Despite all these shortcomings, the House passed the budget unanimously. House Minority Leader Harry Ott told fellow Democrats that in voting for the budget, “You should hold your heads high.”
What makes the budget so popular is the comparison to recent budgets and, even more, to the spending plan put forward by the governor.
• The House budget adds $153 million to the primary classroom funding program. A formula in state law says that spending for basic classroom costs per student is supposed to keep up with inflation, and that the figure should be $2,790 next year. So it doesn’t seem particularly impressive that the budget spends $2,012 — the amount we were spending in 2000. Until you realize that we’re spending just $1,880 per student this year, which is what we were spending in 1998. Or that Gov. Nikki Haley proposed cutting funding even more, to $1,776, which is less than we spent in 1997.
• State employees would get a 2 percent raise, with some law enforcement officials getting 5 percent raises. That’s less than they wanted (and whodoesn’t
want more?) but more than they’ve had in three years. They won’t see all the raise, because they’ll have to pay more for health insurance (like everybody in the private sector who has health insurance), and they’ll probably pay more toward their pensions (most in the private sector won’t have that problem, because they don’t get pensions). Still, it looks good to Democrats because Gov. Haley had proposed that state employees go a fourth year without any raise.

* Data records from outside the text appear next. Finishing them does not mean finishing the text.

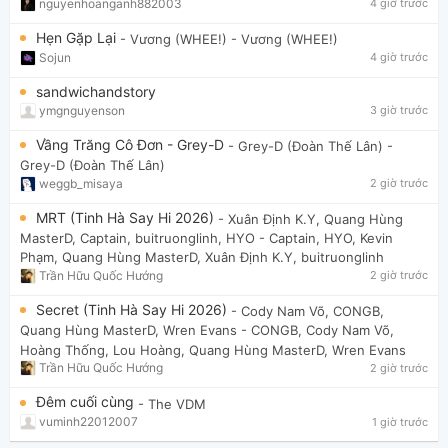
nguyenhoanganh882003
4 giờ trước
Hẹn Gặp Lại
- Vương (WHEE!)
- Vương (WHEE!)
Sojun
4 giờ trước
sandwichandstory
ymgnguyenson
3 giờ trước
Vầng Trăng Cô Đơn - Grey-D
- Grey-D (Đoàn Thế Lân)
-
Grey-D (Đoàn Thế Lân)
weggb_misaya
2 giờ trước
MRT (Tinh Hà Say Hi 2026)
- Xuân Định K.Y, Quang Hùng
MasterD, Captain, buitruonglinh, HYO
- Captain, HYO, Kevin
Phạm, Quang Hùng MasterD, Xuân Định K.Y, buitruonglinh
Trần Hữu Quốc Hướng
2 giờ trước
Secret (Tinh Hà Say Hi 2026)
- Cody Nam Võ, CONGB,
Quang Hùng MasterD, Wren Evans
- CONGB, Cody Nam Võ,
Hoàng Thống, Lou Hoàng, Quang Hùng MasterD, Wren Evans
Trần Hữu Quốc Hướng
2 giờ trước
Đêm cuối cùng
- The VDM
vuminh22012007
1 giờ trước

• The governor said she really wanted to give state employees a raise, but there just wasn’t any money to pay for it — at least not after she proposed spending $140 million to reduce personal income taxes and start a phase-out of corporate income taxes.
I’m not saying that a pay raise was the most important thing the Legislature could spend money on, but it makes more sense than yet another tax cut in a state that has some of the lowest taxes in the nation.
Of course, while the House did have the good sense to ignore the governor’s ill-conceived tax cut, it couldn’t bring itself to resist tax cuts altogether. What it did instead was allocate $77 million to offset most of the taxes that businesses are paying for all those years our state undercharged them for unemployment insurance, building up a $1 billion deficit that we’re having to pay back to the federal government.
I remain unconvinced that this is a great way to spend everybody’s tax dollars either, but it has the advantage over the governor’s proposal of being a one-time offset rather than a permanent tax cut. And it has the advantage over last year’s $146 million offset/bailout of being half as large.
• The budget sets aside $180 million for the state’s share of a $300 million project to deepen Charleston Harbor to accommodate super-sized ships that will become the norm starting in 2014. I’m not crazy about letting money sit in the bank for a decade (the federal government doesn’t expect to complete the project until 2024) when basic state services still are going unmet. But the House is gambling that fronting all the money will show international businesses that the state is serious about getting the harbor deepened, and perhaps even convince the Congress to kick the project into overdrive.
Part of the reason that money was available was that the House rejected the governor’s plan to set aside $75 million to encourage counties to take over the maintenance of some state roads. The governor is absolutely right that the state needs to rid itself of its excess roads — we have more state-owned roads than any other state — but frankly, county officials would be crazy to accept this deal, because the payments wouldn’t begin to match the money they’d have to spend to maintain the roads. And they can’t afford to take on any more duties since the Legislature won’t give them the money state law already requires to carry out state duties, and won’t let them raise taxes to pay for significant new duties they take on.
Most state legislators probably would decry moral relativism and its corrosive effect on our culture, and rightly so. But they’ve gotta love budgetary relativism, and a governor who makes their spending plan look so terribly responsible.